● HOW TO COMPLETE THIS TASK
Copy each line that includes the string "THEME" from the material into your answer.

··········

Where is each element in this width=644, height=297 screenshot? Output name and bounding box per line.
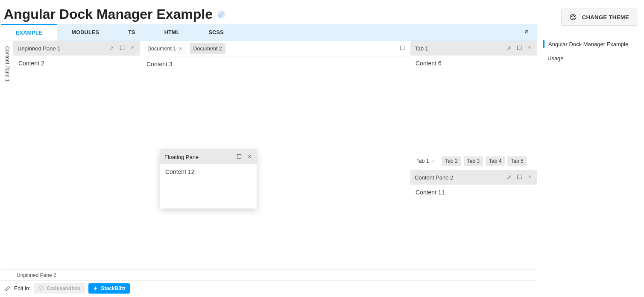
tab-scss[interactable]: SCSS	[194, 24, 238, 41]
document-tab-1-label: Document 1	[147, 46, 176, 52]
svg-point-8	[574, 16, 575, 17]
tab-strip-tab-1-label: Tab 1	[416, 158, 429, 164]
tab-html[interactable]: HTML	[150, 24, 194, 41]
tab-strip-tab-5[interactable]: Tab 5	[507, 156, 527, 166]
page-title: Angular Dock Manager Example	[1, 1, 537, 24]
maximize-icon[interactable]	[516, 174, 522, 181]
edit-icon	[5, 285, 11, 291]
tab-pane-title: Tab 1	[415, 45, 506, 52]
codesandbox-button[interactable]: Codesandbox	[34, 283, 85, 294]
chevron-down-icon[interactable]	[431, 159, 436, 163]
maximize-icon[interactable]	[516, 45, 522, 52]
floating-pane-body: Content 12	[160, 164, 257, 209]
tab-ts[interactable]: TS	[114, 24, 150, 41]
close-icon[interactable]	[246, 153, 252, 161]
stackblitz-label: StackBlitz	[101, 285, 126, 291]
close-icon[interactable]	[527, 45, 533, 52]
toc-item-example[interactable]: Angular Dock Manager Example	[543, 40, 639, 48]
content-pane-2-title: Content Pane 2	[415, 174, 506, 181]
unpinned-pane-1-header[interactable]: Unpinned Pane 1	[13, 41, 140, 56]
tab-strip-tab-2[interactable]: Tab 2	[442, 156, 461, 166]
right-column: Tab 1 Content 6 Tab 1 Tab 2	[410, 41, 537, 269]
anchor-link-icon[interactable]	[217, 10, 225, 19]
unpinned-bottom-strip: Unpinned Pane 2	[1, 269, 537, 280]
left-column: Unpinned Pane 1 Content 2	[13, 41, 141, 269]
document-tab-2[interactable]: Document 2	[190, 43, 225, 54]
svg-rect-4	[237, 154, 241, 158]
svg-rect-1	[400, 46, 404, 50]
document-tabs: Document 1 Document 2	[141, 41, 410, 56]
unpinned-bottom-tab[interactable]: Unpinned Pane 2	[17, 272, 56, 278]
unpinned-pane-1-body: Content 2	[13, 56, 140, 269]
palette-icon	[569, 13, 577, 21]
svg-rect-2	[517, 46, 521, 50]
floating-pane-title: Floating Pane	[164, 154, 236, 160]
right-sidebar: CHANGE THEME Angular Dock Manager Exampl…	[538, 0, 644, 297]
floating-pane[interactable]: Floating Pane Content 12	[160, 150, 257, 209]
maximize-icon[interactable]	[236, 153, 242, 161]
code-tabbar: EXAMPLE MODULES TS HTML SCSS	[1, 24, 537, 41]
maximize-icon[interactable]	[119, 45, 125, 52]
tab-strip-tab-1[interactable]: Tab 1	[413, 156, 439, 166]
maximize-icon[interactable]	[399, 45, 408, 52]
tab-pane-header[interactable]: Tab 1	[410, 41, 537, 56]
codesandbox-label: Codesandbox	[47, 285, 80, 291]
toc-item-usage[interactable]: Usage	[543, 54, 639, 62]
pin-icon[interactable]	[506, 45, 512, 52]
content-pane-2-header[interactable]: Content Pane 2	[410, 170, 537, 185]
edit-in-label: Edit in:	[14, 285, 30, 291]
page-title-text: Angular Dock Manager Example	[4, 6, 213, 22]
edit-in-bar: Edit in: Codesandbox StackBlitz	[1, 280, 537, 296]
tab-strip-tab-3[interactable]: Tab 3	[464, 156, 483, 166]
floating-pane-header[interactable]: Floating Pane	[160, 150, 257, 164]
change-theme-label: CHANGE THEME	[582, 14, 629, 21]
expand-icon[interactable]	[516, 28, 537, 36]
tab-pane-body: Content 6	[410, 56, 537, 154]
pin-icon[interactable]	[506, 174, 512, 181]
table-of-contents: Angular Dock Manager Example Usage	[543, 40, 639, 62]
unpinned-pane-1-title: Unpinned Pane 1	[18, 45, 109, 52]
close-icon[interactable]	[179, 47, 183, 51]
pin-icon[interactable]	[109, 45, 115, 52]
change-theme-button[interactable]: CHANGE THEME	[561, 9, 637, 26]
codesandbox-icon	[38, 285, 44, 291]
tab-example[interactable]: EXAMPLE	[1, 24, 57, 41]
svg-point-7	[573, 15, 574, 16]
stackblitz-icon	[93, 285, 99, 291]
dock-manager: Content Pane 1 Unpinned Pane 1 Content 2	[1, 41, 537, 269]
tab-strip-tab-4[interactable]: Tab 4	[486, 156, 505, 166]
svg-point-6	[571, 16, 572, 17]
svg-rect-3	[517, 175, 521, 179]
content-pane-2-body: Content 11	[410, 185, 537, 269]
svg-rect-0	[120, 46, 124, 50]
close-icon[interactable]	[129, 45, 135, 52]
tab-modules[interactable]: MODULES	[57, 24, 114, 41]
close-icon[interactable]	[527, 174, 533, 181]
stackblitz-button[interactable]: StackBlitz	[88, 283, 130, 294]
document-tab-2-label: Document 2	[193, 46, 222, 52]
tab-group-strip: Tab 1 Tab 2 Tab 3 Tab 4 Tab 5	[410, 154, 537, 168]
document-tab-1[interactable]: Document 1	[144, 43, 186, 54]
unpinned-vertical-tab-content-pane-1[interactable]: Content Pane 1	[3, 44, 12, 83]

··········

● TASK SOLUTION
right-sidebar: CHANGE THEME Angular Dock Manager Exampl…	[538, 0, 644, 297]
change-theme-label: CHANGE THEME	[582, 14, 629, 21]
change-theme-button[interactable]: CHANGE THEME	[561, 9, 637, 26]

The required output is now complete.